• Required work:
Please make sure what you return matches the listing below exactly, minus its pictures.

----

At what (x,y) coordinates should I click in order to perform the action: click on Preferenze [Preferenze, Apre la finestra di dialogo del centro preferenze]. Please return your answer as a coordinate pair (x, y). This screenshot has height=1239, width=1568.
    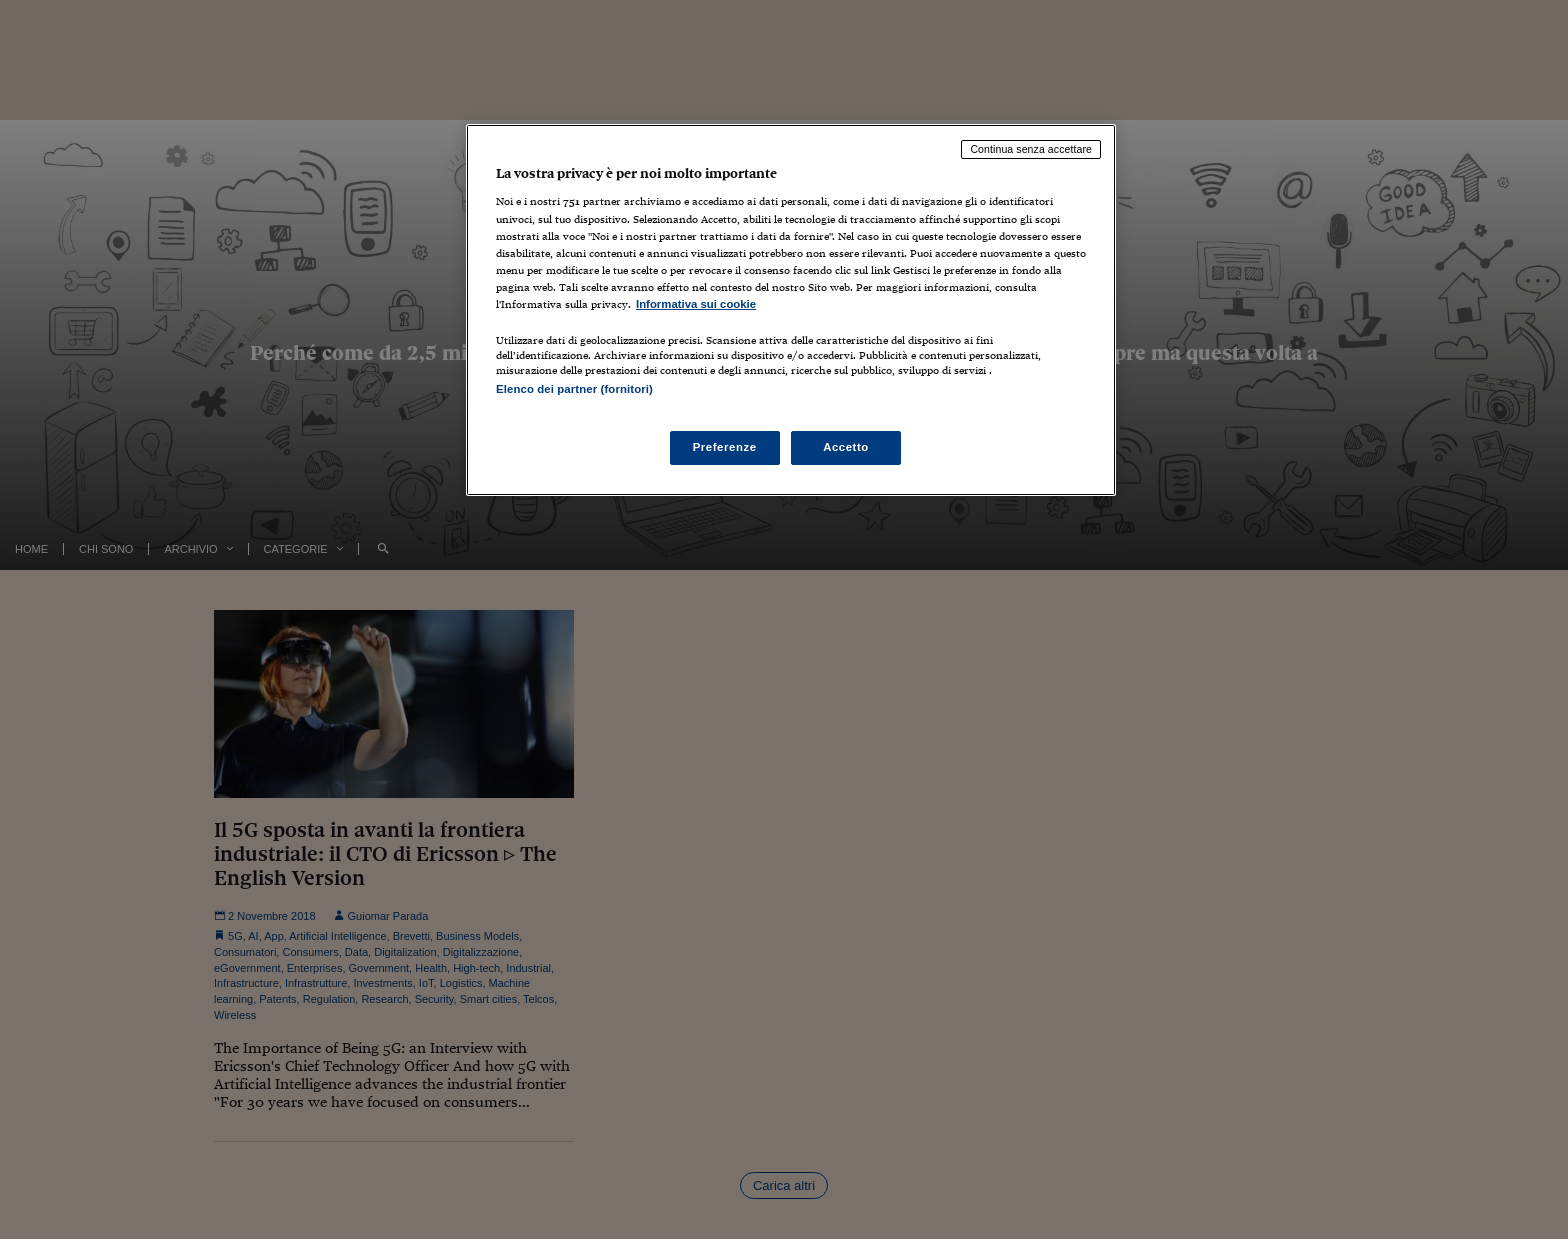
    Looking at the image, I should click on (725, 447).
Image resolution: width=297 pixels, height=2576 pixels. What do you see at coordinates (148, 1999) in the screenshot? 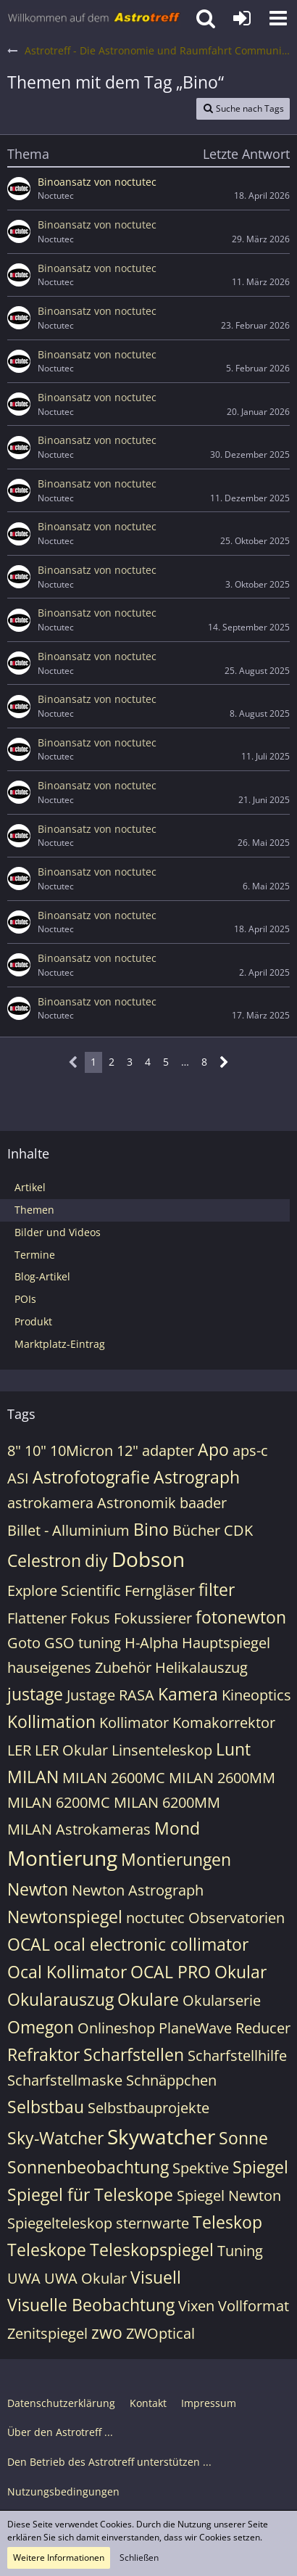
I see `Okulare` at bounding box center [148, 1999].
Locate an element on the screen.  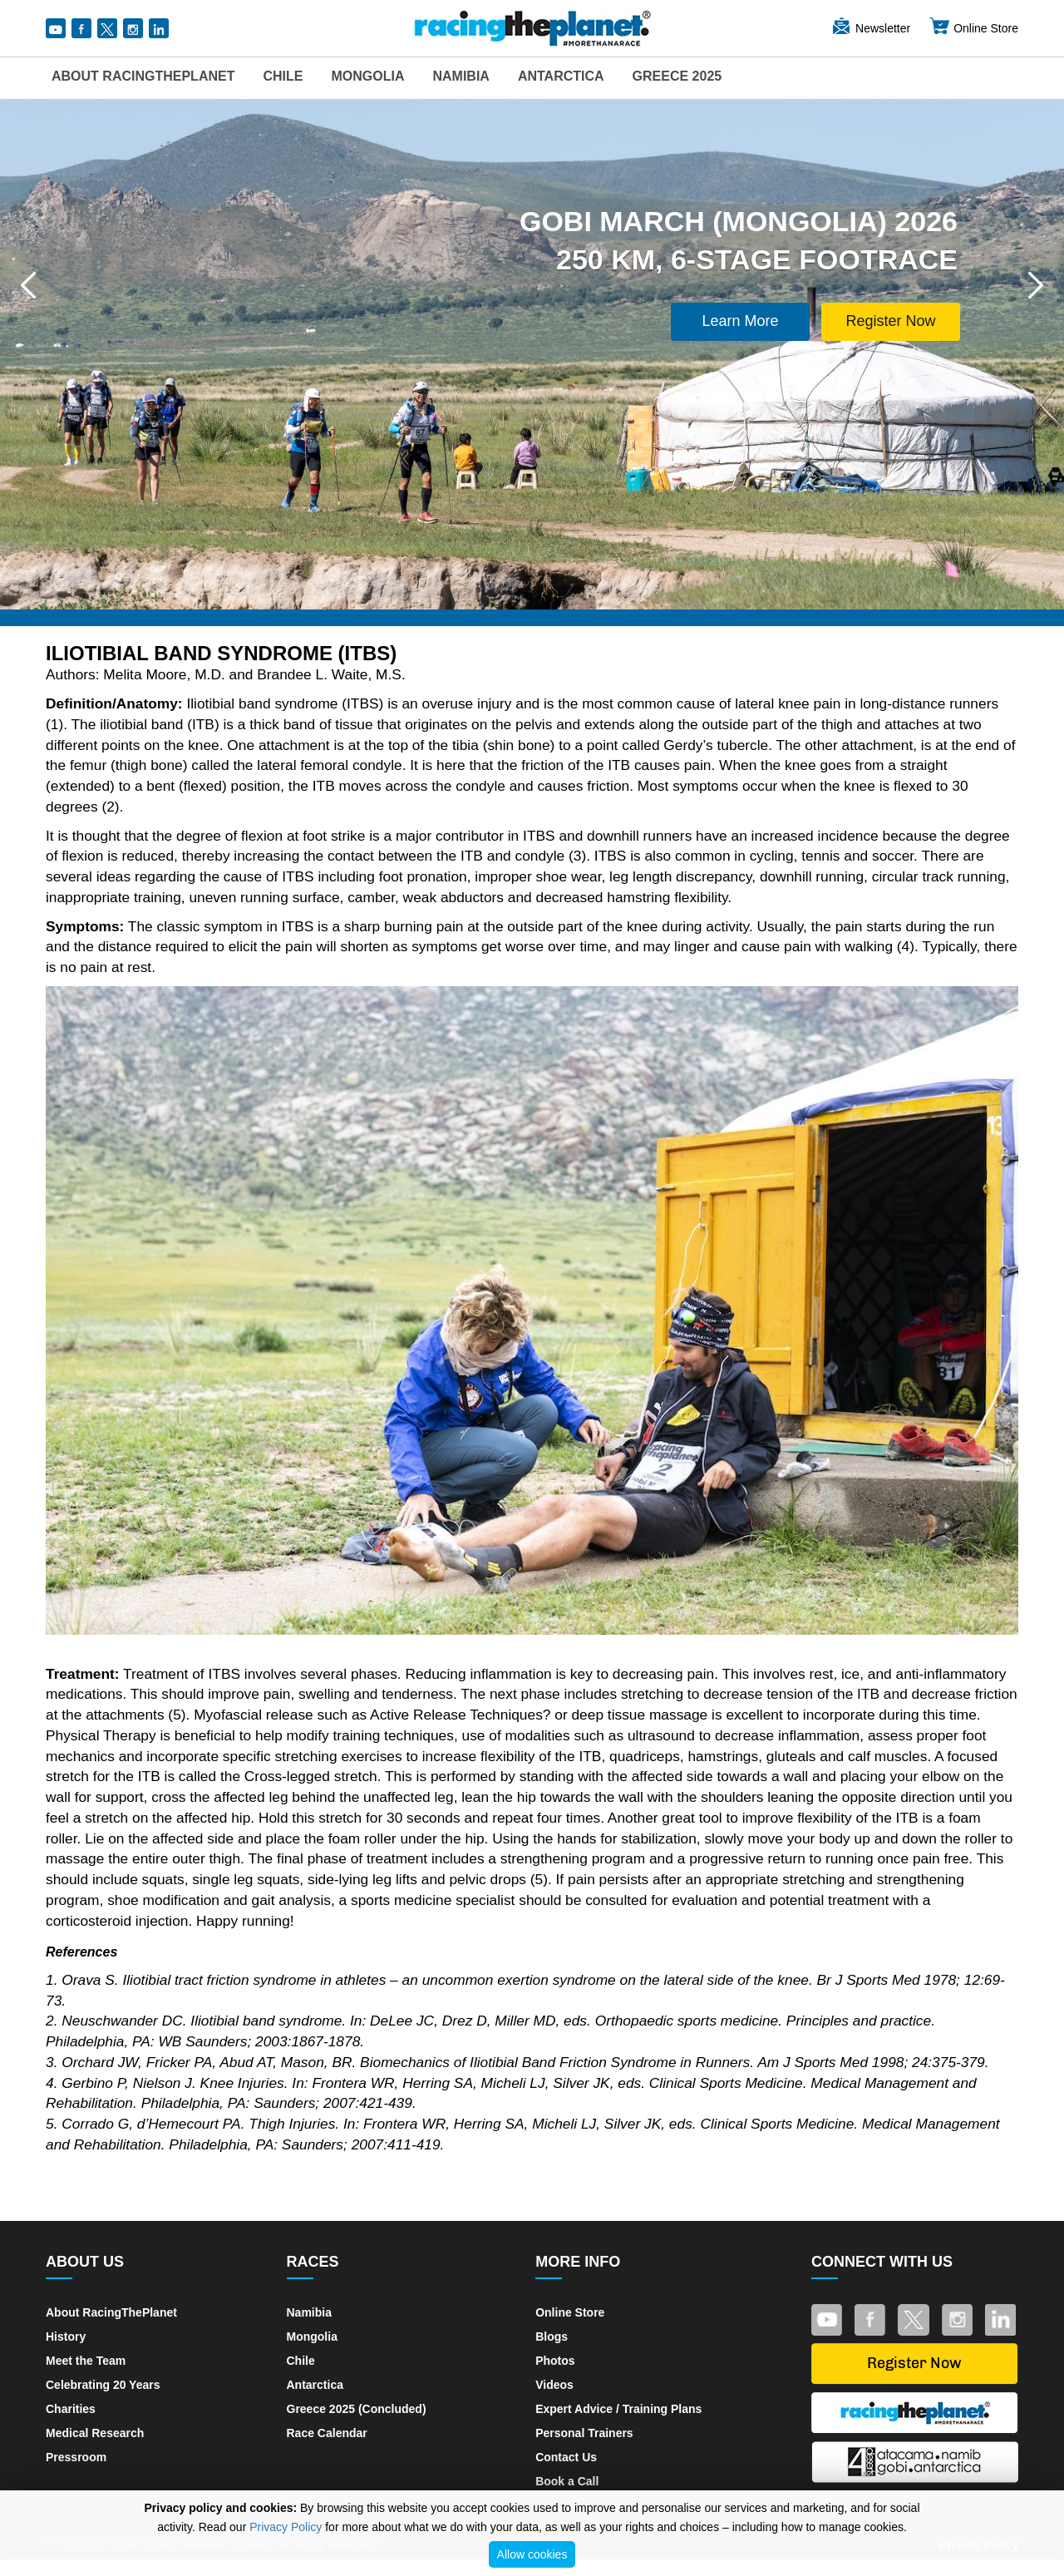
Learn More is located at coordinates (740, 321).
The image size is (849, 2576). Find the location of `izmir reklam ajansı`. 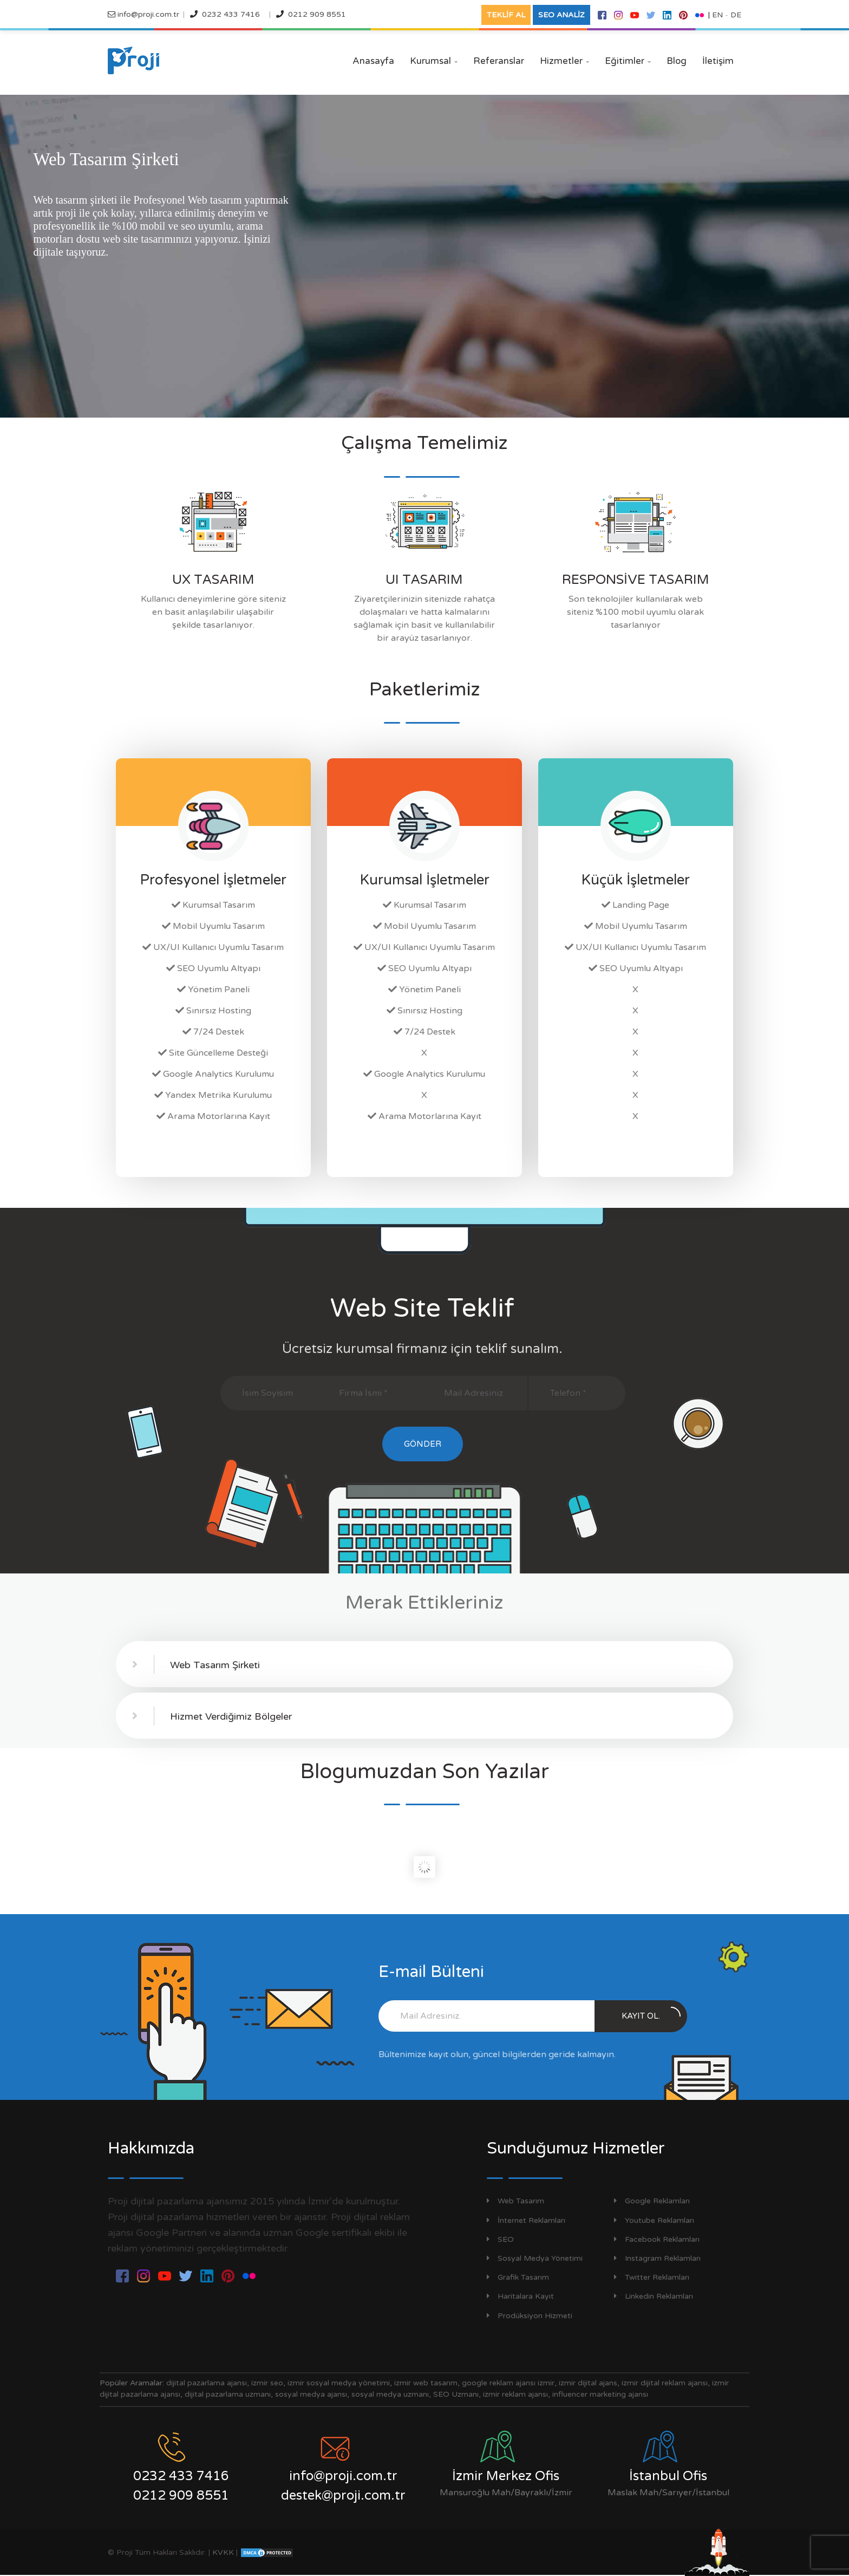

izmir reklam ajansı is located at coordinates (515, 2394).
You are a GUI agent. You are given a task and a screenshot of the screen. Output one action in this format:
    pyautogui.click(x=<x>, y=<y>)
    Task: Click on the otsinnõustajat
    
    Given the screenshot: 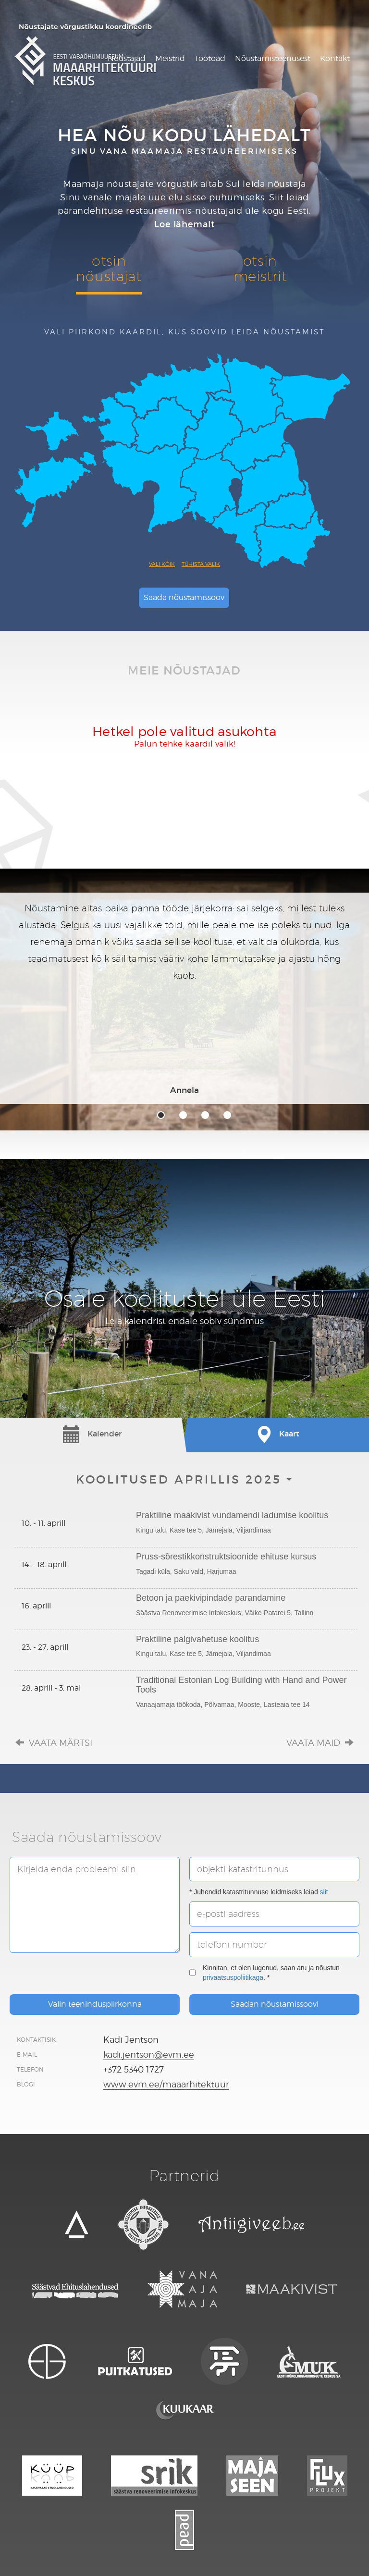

----

• Answer below:
At what (x,y) coordinates should I click in order to perform the action: click on Preferenze [Preferenze, Apre la finestra di dialogo del centro preferenze]. Please return your answer as a coordinate pair (x, y). This screenshot has height=1239, width=1568.
    Looking at the image, I should click on (725, 447).
Image resolution: width=297 pixels, height=2576 pixels. What do you see at coordinates (148, 1999) in the screenshot? 
I see `Okulare` at bounding box center [148, 1999].
Locate an element on the screen.  
Learn More is located at coordinates (740, 321).
The image size is (849, 2576). Find the location of `izmir reklam ajansı`. 

izmir reklam ajansı is located at coordinates (515, 2394).
You are a GUI agent. You are given a task and a screenshot of the screen. Output one action in this format:
    pyautogui.click(x=<x>, y=<y>)
    Task: Click on the otsinnõustajat
    
    Given the screenshot: 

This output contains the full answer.